For this listing, the lines between the one holding "SURTEC - solaire &" and the one holding "Membership is required", inclusive, must be set down exactly.

Task input »

□ □ □

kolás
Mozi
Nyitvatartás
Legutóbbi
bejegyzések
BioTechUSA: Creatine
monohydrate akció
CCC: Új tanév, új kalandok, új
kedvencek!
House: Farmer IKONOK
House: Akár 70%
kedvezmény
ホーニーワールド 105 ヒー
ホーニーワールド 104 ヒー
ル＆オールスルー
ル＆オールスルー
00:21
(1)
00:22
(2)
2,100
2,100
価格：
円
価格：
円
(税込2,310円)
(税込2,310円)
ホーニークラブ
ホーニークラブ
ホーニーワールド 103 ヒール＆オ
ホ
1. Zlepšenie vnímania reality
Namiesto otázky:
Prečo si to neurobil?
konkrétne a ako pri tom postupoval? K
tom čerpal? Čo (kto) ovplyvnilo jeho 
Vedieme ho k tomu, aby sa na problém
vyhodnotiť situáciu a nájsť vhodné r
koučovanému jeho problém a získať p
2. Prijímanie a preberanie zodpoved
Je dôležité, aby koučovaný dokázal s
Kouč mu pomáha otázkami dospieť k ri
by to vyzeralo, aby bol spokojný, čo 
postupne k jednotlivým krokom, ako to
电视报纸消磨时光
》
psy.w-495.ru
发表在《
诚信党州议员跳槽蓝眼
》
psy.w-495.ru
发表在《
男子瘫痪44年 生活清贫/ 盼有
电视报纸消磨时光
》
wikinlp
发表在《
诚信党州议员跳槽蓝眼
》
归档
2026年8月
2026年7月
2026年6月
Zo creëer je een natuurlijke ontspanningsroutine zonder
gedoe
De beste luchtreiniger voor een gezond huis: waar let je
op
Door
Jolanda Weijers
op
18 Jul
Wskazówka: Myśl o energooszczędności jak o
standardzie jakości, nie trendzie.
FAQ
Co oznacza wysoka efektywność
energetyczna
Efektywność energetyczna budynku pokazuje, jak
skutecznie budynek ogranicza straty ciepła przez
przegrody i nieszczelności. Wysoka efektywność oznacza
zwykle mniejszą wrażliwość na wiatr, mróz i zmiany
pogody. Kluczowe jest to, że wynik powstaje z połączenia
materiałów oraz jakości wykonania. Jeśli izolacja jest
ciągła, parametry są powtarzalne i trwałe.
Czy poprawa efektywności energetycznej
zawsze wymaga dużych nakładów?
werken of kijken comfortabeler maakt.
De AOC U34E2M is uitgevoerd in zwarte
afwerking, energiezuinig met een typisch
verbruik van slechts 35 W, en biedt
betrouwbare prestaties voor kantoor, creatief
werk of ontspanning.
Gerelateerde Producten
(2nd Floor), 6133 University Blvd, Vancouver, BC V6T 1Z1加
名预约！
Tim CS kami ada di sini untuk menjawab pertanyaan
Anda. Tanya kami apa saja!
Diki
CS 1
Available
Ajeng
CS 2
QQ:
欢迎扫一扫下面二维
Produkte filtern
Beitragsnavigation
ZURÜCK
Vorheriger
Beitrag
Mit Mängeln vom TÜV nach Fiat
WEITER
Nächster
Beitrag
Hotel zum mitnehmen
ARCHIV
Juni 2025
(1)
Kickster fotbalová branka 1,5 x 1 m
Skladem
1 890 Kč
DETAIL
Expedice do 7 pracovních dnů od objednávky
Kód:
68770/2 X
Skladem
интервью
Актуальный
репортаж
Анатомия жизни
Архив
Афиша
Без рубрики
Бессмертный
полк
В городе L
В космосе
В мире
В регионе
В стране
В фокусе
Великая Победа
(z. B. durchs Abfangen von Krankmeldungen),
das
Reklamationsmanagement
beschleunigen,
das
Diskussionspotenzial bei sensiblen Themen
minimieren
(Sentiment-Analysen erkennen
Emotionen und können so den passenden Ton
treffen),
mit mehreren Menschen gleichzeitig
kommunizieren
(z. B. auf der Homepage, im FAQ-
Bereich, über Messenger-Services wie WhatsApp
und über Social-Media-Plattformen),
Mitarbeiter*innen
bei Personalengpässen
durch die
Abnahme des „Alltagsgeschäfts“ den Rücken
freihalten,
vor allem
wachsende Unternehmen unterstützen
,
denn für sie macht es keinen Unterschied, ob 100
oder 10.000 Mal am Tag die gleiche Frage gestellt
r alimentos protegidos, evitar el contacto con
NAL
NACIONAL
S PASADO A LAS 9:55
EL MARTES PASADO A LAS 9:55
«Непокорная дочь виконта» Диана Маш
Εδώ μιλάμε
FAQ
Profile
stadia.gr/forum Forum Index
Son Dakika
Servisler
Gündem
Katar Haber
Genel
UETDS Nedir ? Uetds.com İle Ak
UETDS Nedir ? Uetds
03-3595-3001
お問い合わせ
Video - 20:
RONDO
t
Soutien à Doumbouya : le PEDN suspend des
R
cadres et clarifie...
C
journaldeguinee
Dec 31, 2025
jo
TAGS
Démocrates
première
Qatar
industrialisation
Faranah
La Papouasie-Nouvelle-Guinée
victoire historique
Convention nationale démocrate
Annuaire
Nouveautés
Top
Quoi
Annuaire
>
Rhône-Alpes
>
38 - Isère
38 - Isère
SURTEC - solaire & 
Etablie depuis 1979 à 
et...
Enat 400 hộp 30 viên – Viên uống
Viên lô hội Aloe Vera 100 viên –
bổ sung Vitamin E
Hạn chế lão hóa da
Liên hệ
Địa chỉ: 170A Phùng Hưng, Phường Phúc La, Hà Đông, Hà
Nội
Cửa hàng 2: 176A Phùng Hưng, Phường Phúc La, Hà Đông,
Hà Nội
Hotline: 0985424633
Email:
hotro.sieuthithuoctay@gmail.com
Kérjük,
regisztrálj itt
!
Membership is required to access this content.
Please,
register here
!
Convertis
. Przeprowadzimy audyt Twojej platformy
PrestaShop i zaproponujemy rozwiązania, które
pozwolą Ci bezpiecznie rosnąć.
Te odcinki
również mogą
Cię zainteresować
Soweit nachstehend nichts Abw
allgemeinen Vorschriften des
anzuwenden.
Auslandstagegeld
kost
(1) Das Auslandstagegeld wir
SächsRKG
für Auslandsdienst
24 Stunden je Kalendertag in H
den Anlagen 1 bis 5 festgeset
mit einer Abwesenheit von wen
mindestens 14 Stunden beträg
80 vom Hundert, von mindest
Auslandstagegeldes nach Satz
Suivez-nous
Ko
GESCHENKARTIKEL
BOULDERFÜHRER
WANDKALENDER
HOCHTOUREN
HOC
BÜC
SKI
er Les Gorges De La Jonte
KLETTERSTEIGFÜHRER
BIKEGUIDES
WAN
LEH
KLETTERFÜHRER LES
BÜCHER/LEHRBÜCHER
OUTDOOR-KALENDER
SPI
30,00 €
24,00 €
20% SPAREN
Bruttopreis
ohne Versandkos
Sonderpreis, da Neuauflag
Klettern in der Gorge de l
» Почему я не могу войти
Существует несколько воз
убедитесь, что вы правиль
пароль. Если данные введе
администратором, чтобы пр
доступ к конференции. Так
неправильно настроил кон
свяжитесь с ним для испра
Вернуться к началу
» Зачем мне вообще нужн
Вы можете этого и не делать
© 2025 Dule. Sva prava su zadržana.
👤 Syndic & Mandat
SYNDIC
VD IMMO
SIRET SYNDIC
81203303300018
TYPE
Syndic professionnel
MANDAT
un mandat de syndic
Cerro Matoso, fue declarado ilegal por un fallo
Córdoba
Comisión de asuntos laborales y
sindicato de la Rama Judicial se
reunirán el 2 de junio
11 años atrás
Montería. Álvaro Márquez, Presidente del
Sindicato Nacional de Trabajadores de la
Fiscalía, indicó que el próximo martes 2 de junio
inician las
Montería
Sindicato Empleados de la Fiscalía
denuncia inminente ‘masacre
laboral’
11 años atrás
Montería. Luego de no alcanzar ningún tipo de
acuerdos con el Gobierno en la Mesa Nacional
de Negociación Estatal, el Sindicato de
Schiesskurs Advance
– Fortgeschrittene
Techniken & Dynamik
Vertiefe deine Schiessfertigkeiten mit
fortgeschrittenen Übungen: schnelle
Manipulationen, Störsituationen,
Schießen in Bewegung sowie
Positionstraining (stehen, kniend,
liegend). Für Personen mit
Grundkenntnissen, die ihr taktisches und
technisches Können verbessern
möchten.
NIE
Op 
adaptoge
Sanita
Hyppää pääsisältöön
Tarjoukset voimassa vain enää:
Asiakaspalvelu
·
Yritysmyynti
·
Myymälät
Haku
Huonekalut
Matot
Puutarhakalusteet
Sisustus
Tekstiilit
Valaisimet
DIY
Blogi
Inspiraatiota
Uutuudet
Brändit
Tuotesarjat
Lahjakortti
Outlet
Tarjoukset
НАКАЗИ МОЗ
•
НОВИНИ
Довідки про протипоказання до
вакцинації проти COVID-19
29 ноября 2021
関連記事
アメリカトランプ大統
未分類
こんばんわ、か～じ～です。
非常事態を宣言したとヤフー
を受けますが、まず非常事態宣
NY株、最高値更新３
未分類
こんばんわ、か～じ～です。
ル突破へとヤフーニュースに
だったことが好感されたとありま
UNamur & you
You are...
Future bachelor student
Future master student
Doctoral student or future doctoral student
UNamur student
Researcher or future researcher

□ □ □

Task solution »
SURTEC - solaire & 
Etablie depuis 1979 à 
et...
Enat 400 hộp 30 viên – Viên uống
Viên lô hội Aloe Vera 100 viên –
bổ sung Vitamin E
Hạn chế lão hóa da
Liên hệ
Địa chỉ: 170A Phùng Hưng, Phường Phúc La, Hà Đông, Hà
Nội
Cửa hàng 2: 176A Phùng Hưng, Phường Phúc La, Hà Đông,
Hà Nội
Hotline: 0985424633
Email:
hotro.sieuthithuoctay@gmail.com
Kérjük,
regisztrálj itt
!
Membership is required to access this content.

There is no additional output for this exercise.